This Day In History – February 21

1848 – Karl Marx and Friedrich Engels publish The Communist Manifesto.
1878 – The first telephone book is issued in New Haven, Connecticut.
1885 – The newly completed Washington Monument is dedicated.
1919 – German socialist Kurt Eisner is assassinated. His death results in the establishment of the Bavarian Soviet Republic and parliament and government fleeing Munich, Germany.
1924 – Robert Mugabe, Zimbabwean politician, 2nd President of Zimbabwe was born
1925 – The New Yorker publishes its first issue.

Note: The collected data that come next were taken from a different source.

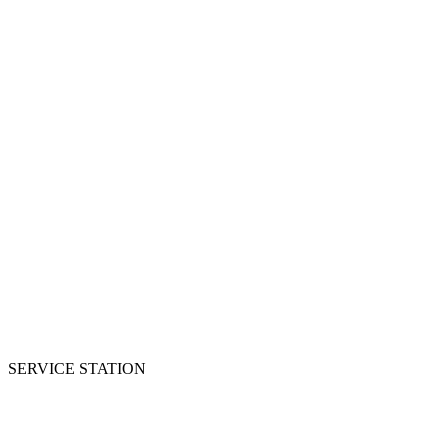
SERVICE STATION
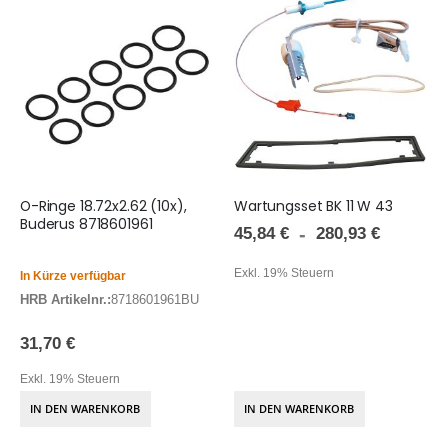
O-Ringe 18.72x2.62 (10x),
Wartungsset BK 11 W 43
Buderus 8718601961
45,84 €
280,93 €
Exkl. 19% Steuern
In Kürze verfügbar
HRB Artikelnr.:
8718601961BU
31,70 €
Exkl. 19% Steuern
IN DEN WARENKORB
IN DEN WARENKORB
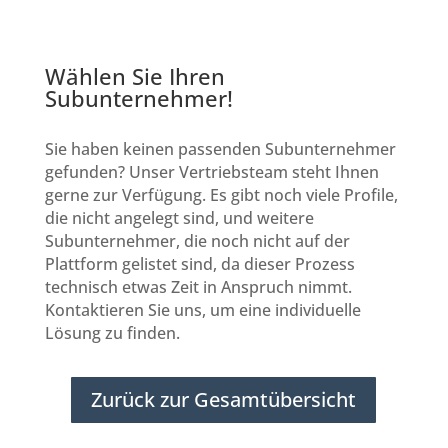
Wählen Sie Ihren
Subunternehmer!
Sie haben keinen passenden Subunternehmer
gefunden? Unser Vertriebsteam steht Ihnen
gerne zur Verfügung. Es gibt noch viele Profile,
die nicht angelegt sind, und weitere
Subunternehmer, die noch nicht auf der
Plattform gelistet sind, da dieser Prozess
technisch etwas Zeit in Anspruch nimmt.
Kontaktieren Sie uns, um eine individuelle
Lösung zu finden.
Zurück zur Gesamtübersicht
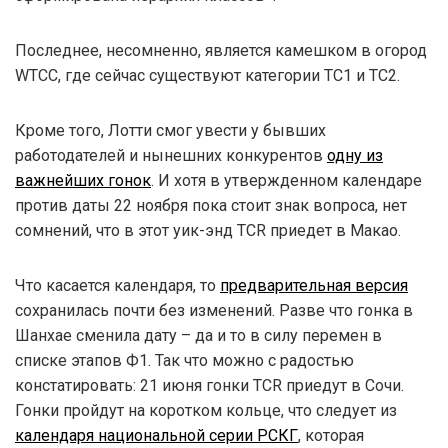
Последнее, несомненно, является камешком в огород
WTCC, где сейчас существуют категории ТС1 и ТС2.
Кроме того, Лотти смог увести у бывших
работодателей и нынешних конкурентов
одну из
важнейших гонок
. И хотя в утвержденном календаре
против даты 22 ноября пока стоит знак вопроса, нет
сомнений, что в этот уик-энд TCR приедет в Макао.
Что касается календаря, то
предварительная версия
сохранилась почти без изменений. Разве что гонка в
Шанхае сменила дату – да и то в силу перемен в
списке этапов Ф1. Так что можно с радостью
констатировать: 21 июня гонки TCR приедут в Сочи.
Гонки пройдут на коротком кольце, что следует из
календаря национальной серии РСКГ
, которая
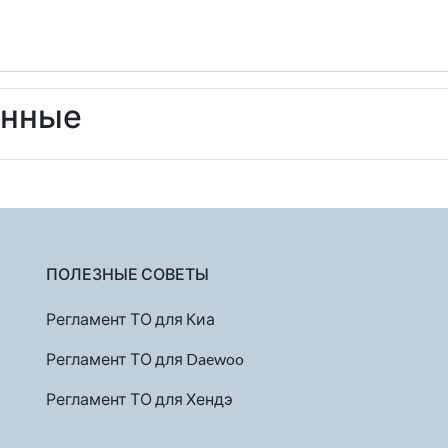
енные
ПОЛЕЗНЫЕ СОВЕТЫ
Регламент ТО для Киа
Регламент ТО для Daewoo
Регламент ТО для Хендэ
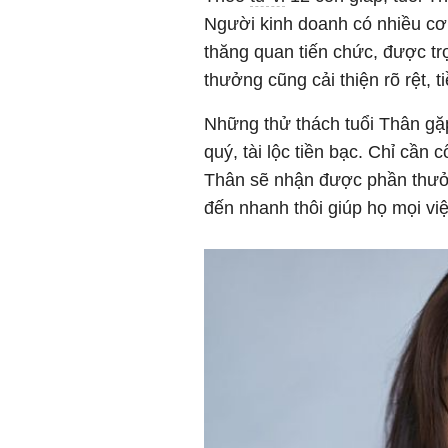
Người kinh doanh có nhiều cơ h
thăng quan tiến chức, được tr
thưởng cũng cải thiện rõ rệt, t
Những thử thách tuổi Thân gặ
quý, tài lộc tiền bạc. Chỉ cần
Thân sẽ nhận được phần thưở
đến nhanh thôi giúp họ mọi vi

1937 – The League of Nations bans foreign national “volunteers” in the Spanish Civil War.
1945 – World War II: Japanese Kamikaze planes sink the escort carrier USS Bismarck Sea and damage the USS Saratoga.
1948 – NASCAR is incorporated.
1951 – Vince Welnick, American keyboard player (The Grateful Dead, The Tubes, and Missing Man Formation) (d. 2006) was born
1952 – The British government, under Winston Churchill, abolishes identity cards in the UK to “set the people free”.

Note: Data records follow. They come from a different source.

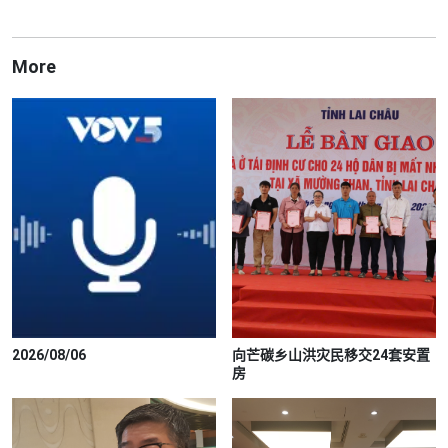
More
2026/08/06
向芒碳乡山洪灾民移交24套安置
房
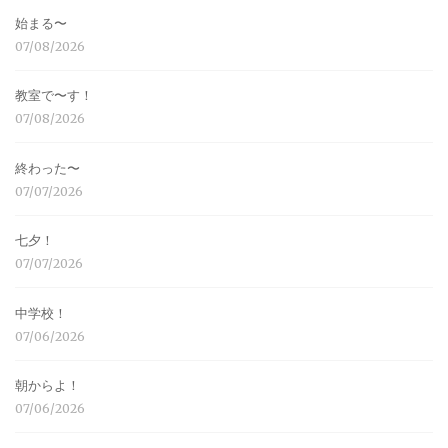
始まる〜
07/08/2026
教室で〜す！
07/08/2026
終わった〜
07/07/2026
七夕！
07/07/2026
中学校！
07/06/2026
朝からよ！
07/06/2026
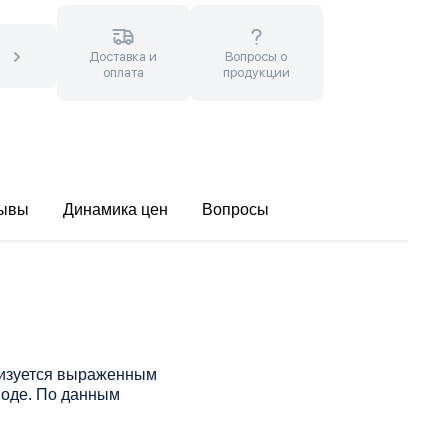
Доставка и
Вопросы о
оплата
продукции
ывы
Динамика цен
Вопросы
ризуется выраженным
воде. По данным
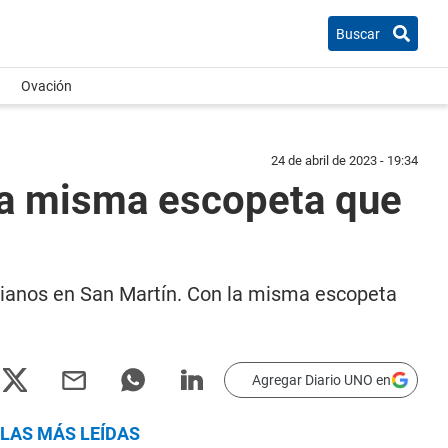
Buscar
Ovación
24 de abril de 2023 - 19:34
la misma escopeta que
cianos en San Martín. Con la misma escopeta
Agregar Diario UNO en
LAS MÁS LEÍDAS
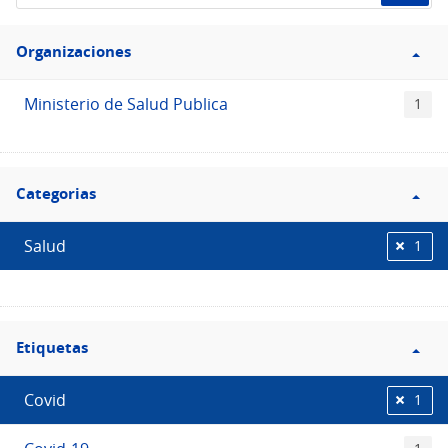
de
Filtro
datos...
Organizaciones
Organizaciones
Ministerio de Salud Publica
1
Filtro
Categorias
Categorias
Salud
1
Filtro
Etiquetas
Etiquetas
Covid
1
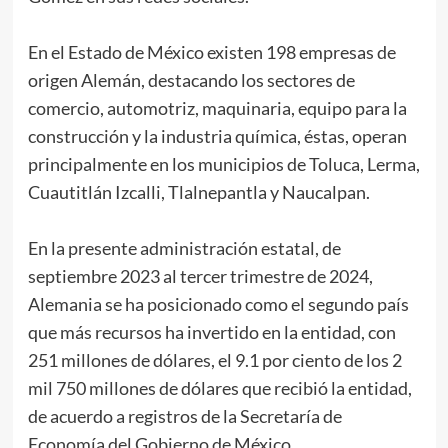
En el Estado de México existen 198 empresas de
origen Alemán, destacando los sectores de
comercio, automotriz, maquinaria, equipo para la
construcción y la industria química, éstas, operan
principalmente en los municipios de Toluca, Lerma,
Cuautitlán Izcalli, Tlalnepantla y Naucalpan.
En la presente administración estatal, de
septiembre 2023 al tercer trimestre de 2024,
Alemania se ha posicionado como el segundo país
que más recursos ha invertido en la entidad, con
251 millones de dólares, el 9.1 por ciento de los 2
mil 750 millones de dólares que recibió la entidad,
de acuerdo a registros de la Secretaría de
Economía del Gobierno de México.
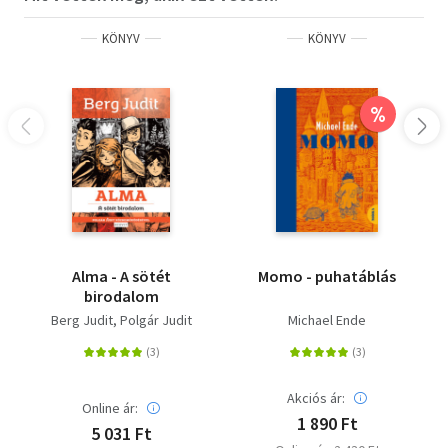
KÖNYV
KÖNYV
%
Alma - A sötét
Momo - puhatáblás
birodalom
Berg Judit
Polgár Judit
Michael Ende
Akciós ár:
Online ár:
1 890 Ft
5 031 Ft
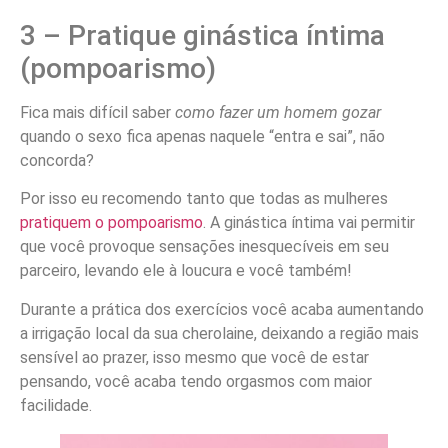
3 – Pratique ginástica íntima
(pompoarismo)
Fica mais difícil saber
como fazer um homem gozar
quando o sexo fica apenas naquele “entra e sai”, não
concorda?
Por isso eu recomendo tanto que todas as mulheres
pratiquem o pompoarismo
. A ginástica íntima vai permitir
que você provoque sensações inesquecíveis em seu
parceiro, levando ele à loucura e você também!
Durante a prática dos exercícios você acaba aumentando
a irrigação local da sua cherolaine, deixando a região mais
sensível ao prazer, isso mesmo que você de estar
pensando, você acaba tendo orgasmos com maior
facilidade.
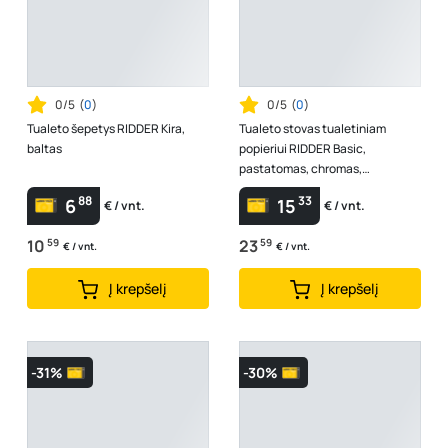
0/5
(
0
)
0/5
(
0
)
Tualeto šepetys RIDDER Kira,
Tualeto stovas tualetiniam
baltas
popieriui RIDDER Basic,
pastatomas, chromas,
nerūdijančio plieno
88
33
6
15
€ / vnt.
€ / vnt.
10
59
23
59
€ / vnt.
€ / vnt.
Į krepšelį
Į krepšelį
-31%
-30%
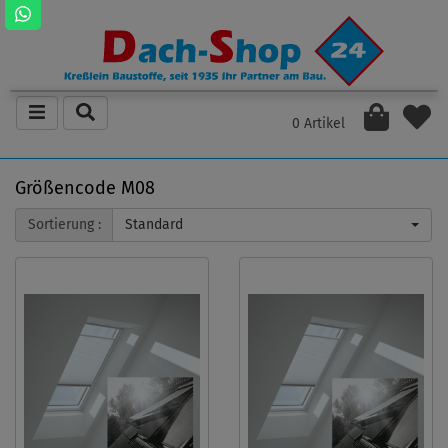
0 Artikel
Größencode M08
Sortierung :
Standard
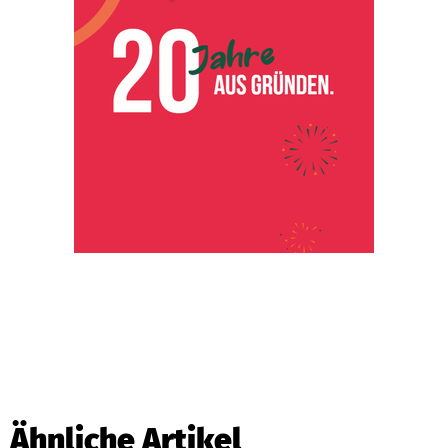
Ähnliche Artikel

1958 – The peace symbol, commissioned by Campaign for Nuclear Disarmament in protest against the Atomic Weapons Research Establishment, is designed and completed by Gerald Holtom.

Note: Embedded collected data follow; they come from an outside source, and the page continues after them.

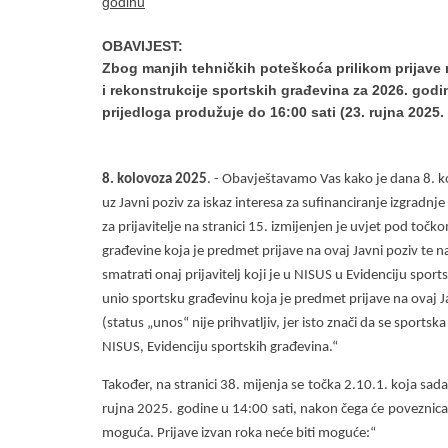
godinu
OBAVIJEST:
Zbog manjih tehničkih poteškoća prilikom prijave n
i rekonstrukcije sportskih građevina za 2026. go
prijedloga produžuje do 16:00 sati (23. rujna 2025.
8. kolovoza 2025
. - Obavještavamo Vas kako je dana 8. 
uz Javni poziv za iskaz interesa za sufinanciranje izgradn
za prijavitelje na stranici 15. izmijenjen je uvjet pod to
građevine koja je predmet prijave na ovaj Javni poziv te n
smatrati onaj prijavitelj koji je u NISUS u Evidenciju spor
unio sportsku građevinu koja je predmet prijave na ovaj J
(status „unos“ nije prihvatljiv, jer isto znači da se sport
NISUS, Evidenciju sportskih građevina.“
Također, na stranici 38. mijenja se točka 2.10.1. koja sada
rujna 2025. godine u 14:00 sati, nakon čega će poveznica z
moguća. Prijave izvan roka neće biti moguće:“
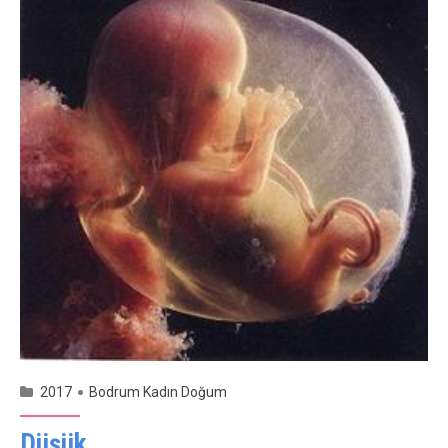
2017
Bodrum Kadın Doğum
Düşük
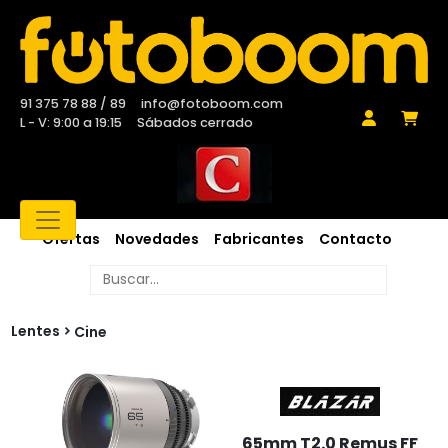
91 375 78 88 / 89
info@fotoboom.com
L - V: 9:00 a 19:15
Sábados cerrado
Ofertas
Novedades
Fabricantes
Contacto
Lentes
Cine
65mm T2.0 Remus FF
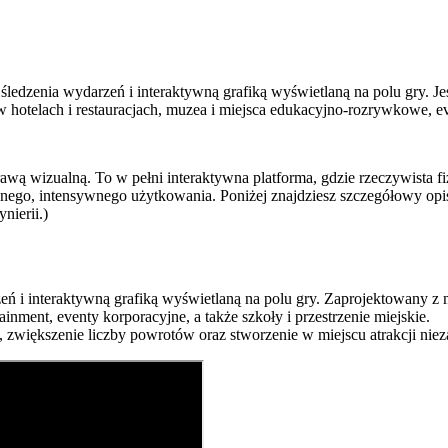
 śledzenia wydarzeń i interaktywną grafiką wyświetlaną na polu gry. J
 w hotelach i restauracjach, muzea i miejsca edukacyjno-rozrywkowe, ev
wą wizualną. To w pełni interaktywna platforma, gdzie rzeczywista fiz
ego, intensywnego użytkowania. Poniżej znajdziesz szczegółowy opis 
nierii.)
arzeń i interaktywną grafiką wyświetlaną na polu gry. Zaprojektowany z
ainment, eventy korporacyjne, a także szkoły i przestrzenie miejskie.
), zwiększenie liczby powrotów oraz stworzenie w miejscu atrakcji n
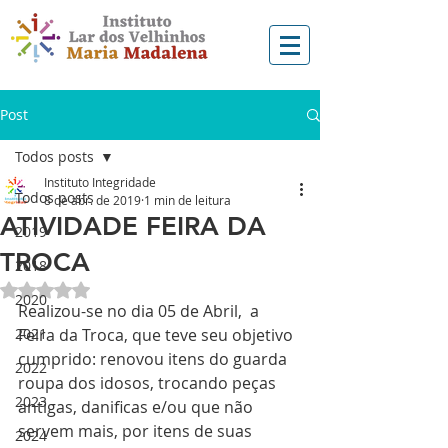
Post
Todos posts
Instituto Integridade
Todos posts
8 de abr. de 2019
1 min de leitura
ATIVIDADE FEIRA DA
2019
TROCA
2018
Avaliado com NaN de 5 estrelas.
2020
Realizou-se no dia 05 de Abril,  a 
2021
Feira da Troca, que teve seu objetivo 
cumprido: renovou itens do guarda 
2022
roupa dos idosos, trocando peças 
2023
antigas, danificas e/ou que não 
servem mais, por itens de suas 
2024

1965 – Malcolm X is assassinated at the Audubon Ballroom in New York City by members of the Nation of Islam.
1972 – President Richard Nixon visits the People’s Republic of China to normalize Sino-American relations.
1975 – Watergate scandal: Former United States Attorney General John N. Mitchell and former White House aides H. R. Haldeman and John Ehrlichman are sentenced to prison.
1986 – The Legend of Zelda, the first game of The Legend of Zelda series, was released in Japan on the Famicom Disk System.